Crustless Quiche has the creamy texture you love without the extra effort of making a pie crust. It makes the perfect protein-packed brunch and is easy to customize.
Preheat the oven to 350ºF and grease a 9-inch pie plate with cooking spray.
Add the olive oil to a large skillet over medium-high heat and saute the broccoli until it's fork tender, stirring often, about 8 to 10 minutes.
In a blender, combine the eggs, cottage cheese, salt, and pepper. Secure the lid and blend until smooth. Stop and scrape down the sides to make sure everything is blended evenly.
When the broccoli is as tender as you'd like it to be for the quiche, transfer it to the bottom of the greased pie pan and spread it out evenly. Top the broccoli with the chopped chives and shredded cheddar, distributing them evenly in the pan. Pour the blended egg mixture evenly over the fillings, and use a fork to press down any pieces that are sticking out.
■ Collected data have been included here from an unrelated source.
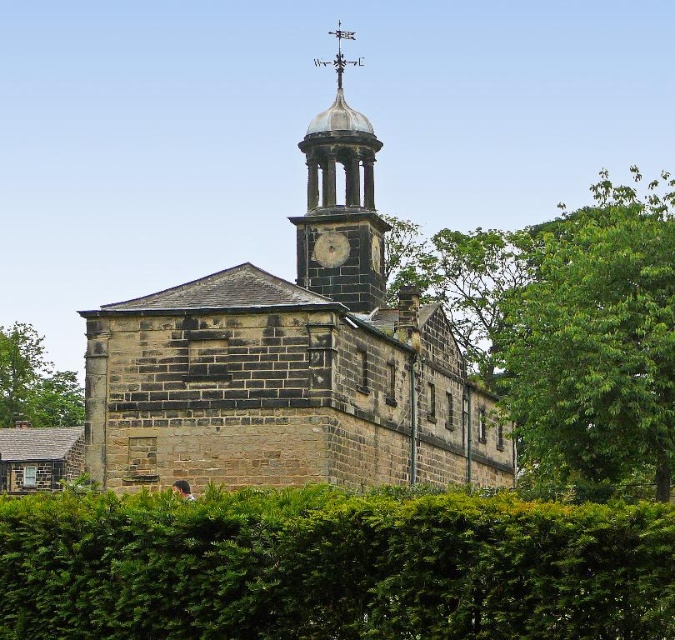 Is dark gray stone clock tower at upper center smaller than metallic clock face at center?

No, dark gray stone clock tower at upper center is not smaller than metallic clock face at center.

Between dark gray stone clock tower at upper center and metallic clock face at center, which one is positioned higher?

dark gray stone clock tower at upper center is higher up.

Image resolution: width=675 pixels, height=640 pixels. What do you see at coordinates (340, 204) in the screenshot?
I see `dark gray stone clock tower at upper center` at bounding box center [340, 204].

Where is `dark gray stone clock tower at upper center`? This screenshot has height=640, width=675. dark gray stone clock tower at upper center is located at coordinates (340, 204).

Is point (483, 451) closer to viewer compared to point (551, 397)?

No, (483, 451) is behind (551, 397).

Does brown stone church at center appear on the left side of green leafy tree at upper right?

Yes, brown stone church at center is to the left of green leafy tree at upper right.

Identify the location of brown stone church at center. The image size is (675, 640). (292, 360).

Where is `brown stone church at center`? This screenshot has width=675, height=640. brown stone church at center is located at coordinates (292, 360).

Which of these two, dark gray stone clock tower at upper center or green leafy tree at lower left, stands shorter?

green leafy tree at lower left is shorter.

Between dark gray stone clock tower at upper center and green leafy tree at lower left, which one has more height?

Standing taller between the two is dark gray stone clock tower at upper center.

Locate an element on the screen. This screenshot has height=640, width=675. dark gray stone clock tower at upper center is located at coordinates (340, 204).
Bake the quiche at 350ºF for 35 minutes, or until the top is golden brown and the center isn't jiggly. Let the quiche cool for 10 to 15 minutes, then it's ready to slice and serve warm.
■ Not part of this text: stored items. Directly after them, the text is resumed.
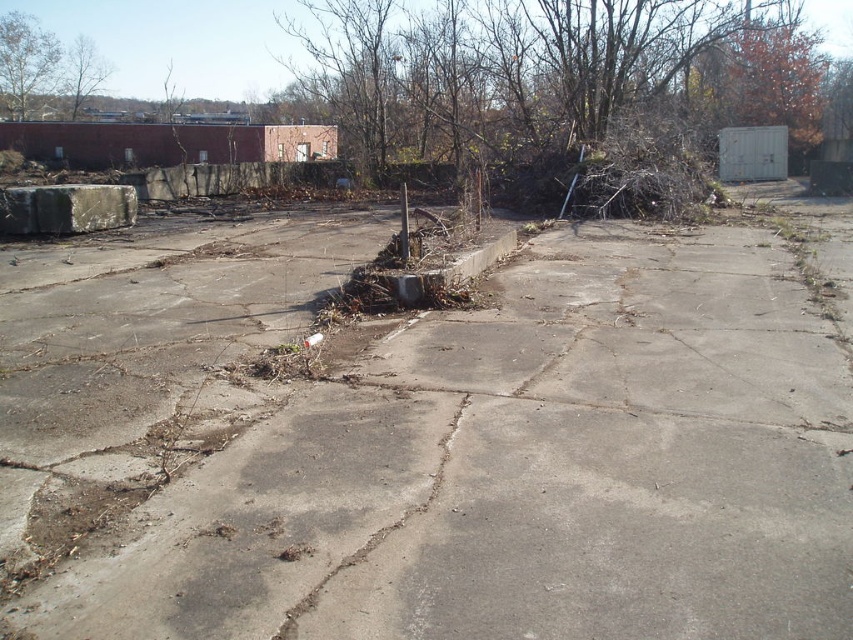 Question: Can you confirm if gray concrete pavement at center is wider than brown leafy tree at upper left?

Choices:
 (A) no
 (B) yes

Answer: (B)

Question: Can you confirm if gray concrete pavement at center is positioned above brown/dry leaves at upper center?

Choices:
 (A) no
 (B) yes

Answer: (A)

Question: Which of these objects is positioned farthest from the gray concrete block at left?

Choices:
 (A) gray concrete pavement at center
 (B) green leafy tree at upper left
 (C) brown/dry leaves at upper center

Answer: (B)

Question: Can you confirm if gray concrete block at left is wider than green leafy tree at upper left?

Choices:
 (A) yes
 (B) no

Answer: (A)

Question: Considering the real-world distances, which object is closest to the gray concrete pavement at center?

Choices:
 (A) green leafy tree at upper left
 (B) brown leafy tree at upper left

Answer: (B)

Question: Which point is farther to the camera?

Choices:
 (A) 65,72
 (B) 85,216
 (C) 592,403

Answer: (A) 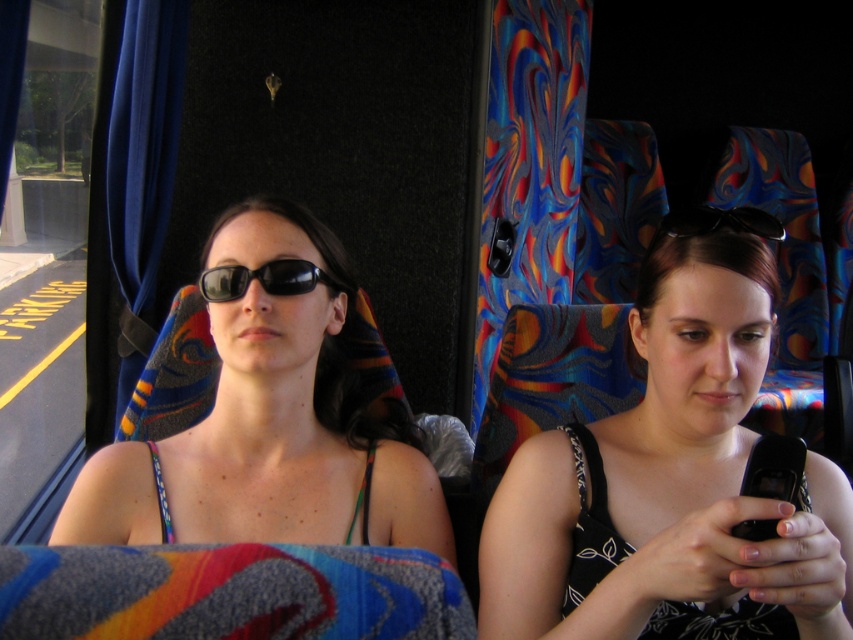 Can you confirm if black fabric phone at center is positioned to the left of black matte sunglasses at center?

No, black fabric phone at center is not to the left of black matte sunglasses at center.

Which of these two, black fabric phone at center or black matte sunglasses at center, stands shorter?

black matte sunglasses at center is shorter.

You are a GUI agent. You are given a task and a screenshot of the screen. Output one action in this format:
    pyautogui.click(x=<x>, y=<y>)
    Task: Click on the black fabric phone at center
    This screenshot has width=853, height=640.
    Given the screenshot: What is the action you would take?
    pyautogui.click(x=670, y=484)

Who is shorter, matte black sunglasses at center or black plastic sunglasses at upper center?

With less height is black plastic sunglasses at upper center.

Describe the element at coordinates (267, 426) in the screenshot. The height and width of the screenshot is (640, 853). I see `matte black sunglasses at center` at that location.

You are a GUI agent. You are given a task and a screenshot of the screen. Output one action in this format:
    pyautogui.click(x=<x>, y=<y>)
    Task: Click on the matte black sunglasses at center
    
    Given the screenshot: What is the action you would take?
    [x=267, y=426]

You are a GUI agent. You are given a task and a screenshot of the screen. Output one action in this format:
    pyautogui.click(x=<x>, y=<y>)
    Task: Click on the matte black sunglasses at center
    This screenshot has width=853, height=640.
    Given the screenshot: What is the action you would take?
    pyautogui.click(x=267, y=426)

Between black fabric phone at center and matte black sunglasses at center, which one has more height?

With more height is matte black sunglasses at center.

Which is below, black fabric phone at center or matte black sunglasses at center?

black fabric phone at center is below.

Which is in front, point (668, 625) or point (286, 362)?

Point (668, 625) is more forward.

Find the location of a particular element. The height and width of the screenshot is (640, 853). black fabric phone at center is located at coordinates (670, 484).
Leftover quiche can be stored tightly covered in the fridge for up to 5 days.
Notes
Nutrition information is for 1 of 6 slices. This information is automatically calculated using generic ingredients and is just an estimate, not a guarantee.Feel free to swap out any veggies and cheeses that you prefer in this dish. The key is to make sure you cook them first so that they are as tender as you'd like them to be. They won't soften significantly when baked in the quiche.